Am Amtsgericht Syke

Trotz Bewährung vom Gericht direkt ins Gefängnis

Br.-Vilsen/Syke - Von Dieter Niederheide. „Ich nehme Sie hiermit fest!“ Mit diesen Worten überraschte kürzlich die Staatsanwältin im Syker Gerichtssaal einen wenige Minuten zuvor zu einer Bewährungsstrafe verurteilten Angeklagten. Sie präsentierte ihm einen Haftbefehl. Der Mann stand wegen eines versuchten Einbruchs in Bruchhausen-Vilsen vor dem Schöffengericht des Amtsgerichts Syke. Er wird verdächtigt, außerdem mehrere Wohnungseinbrüche verübt zu haben.

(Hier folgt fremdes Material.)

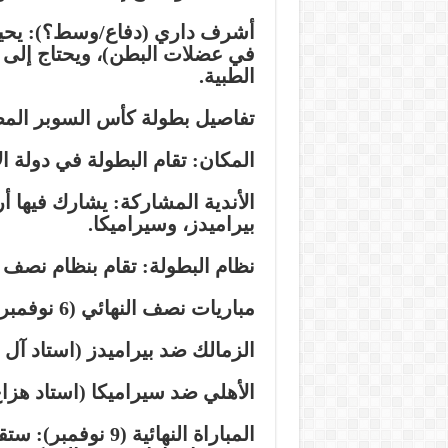
أشرف داري (دفاع/وسط؟): يحي
في عضلات البطن)، ويحتاج إلى 
الطبية.
تفاصيل بطولة كأس السوبر المصري 
المكان: تقام البطولة في دولة ال
الأندية المشاركة: يشارك فيها أر
بيراميدز، وسيراميكا.
نظام البطولة: تقام بنظام نصف ال
مباريات نصف النهائي (6 نوفمبر):
الزمالك ضد بيراميدز (استاد آل ن
الأهلي ضد سيراميكا (استاد هزاع 
المباراة النهائية 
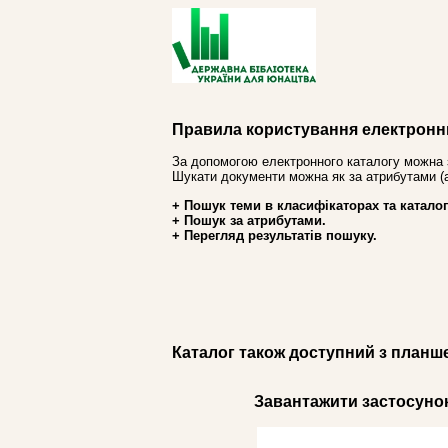
Правила користування електронн
За допомогою електронного каталогу можна 
Шукати документи можна як за атрибутами (авт
+ Пошук теми в класифікаторах та каталог
+ Пошук за атрибутами.
+ Перегляд результатів пошуку.
Каталог також доступний з планш
Завантажити застосунок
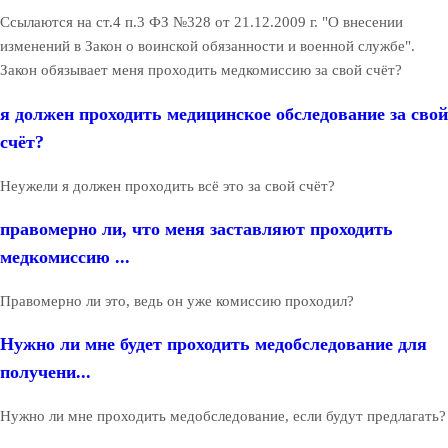
Ссылаются на ст.4 п.3 ФЗ №328 от 21.12.2009 г. "О внесении
изменений в Закон о воинской обязанности и военной службе".
Закон обязывает меня проходить медкомиссию за свой счёт?
я должен проходить медицинское обследование за свой
счёт?
Неужели я должен проходить всё это за свой счёт?
правомерно ли, что меня заставляют проходить
медкомиссию ...
Правомерно ли это, ведь он уже комиссию проходил?
Нужно ли мне будет проходить медобследование для
получени...
Нужно ли мне проходить медобследование, если будут предлагать?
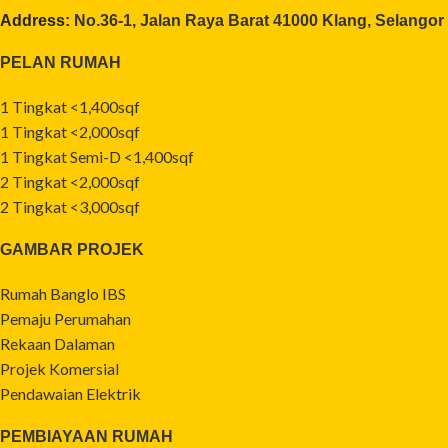
Address:
No.36-1, Jalan Raya Barat 41000 Klang, Selangor
PELAN RUMAH
1 Tingkat <1,400sqf
1 Tingkat <2,000sqf
1 Tingkat Semi-D <1,400sqf
2 Tingkat <2,000sqf
2 Tingkat <3,000sqf
GAMBAR PROJEK
Rumah Banglo IBS
Pemaju Perumahan
Rekaan Dalaman
Projek Komersial
Pendawaian Elektrik
PEMBIAYAAN RUMAH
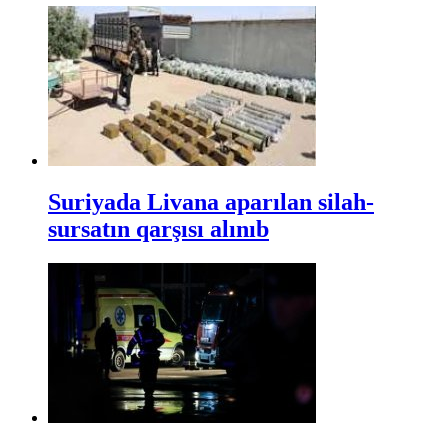
Suriyada Livana aparılan silah-
sursatın qarşısı alınıb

Zwei Polizisten waren während des Strafprozesses im Gerichtssaal anwesend. Sie nahmen den verdutzten Mann mit, der direkt zur Justizvollzugsanstalt Oldenburg gebracht und in Untersuchungshaft genommen wurde.

Der Angeklagte soll im August in Bruchhausen-Vilsen mit einem Stein eine Fensterscheibe eines Hauses eingeworfen haben. Ein Nachbar erwischte ihn bei dem Vorhaben, ins Gebäude einzusteigen. Nach einer Verfolgung stellte die alarmierte Polizei den Mann.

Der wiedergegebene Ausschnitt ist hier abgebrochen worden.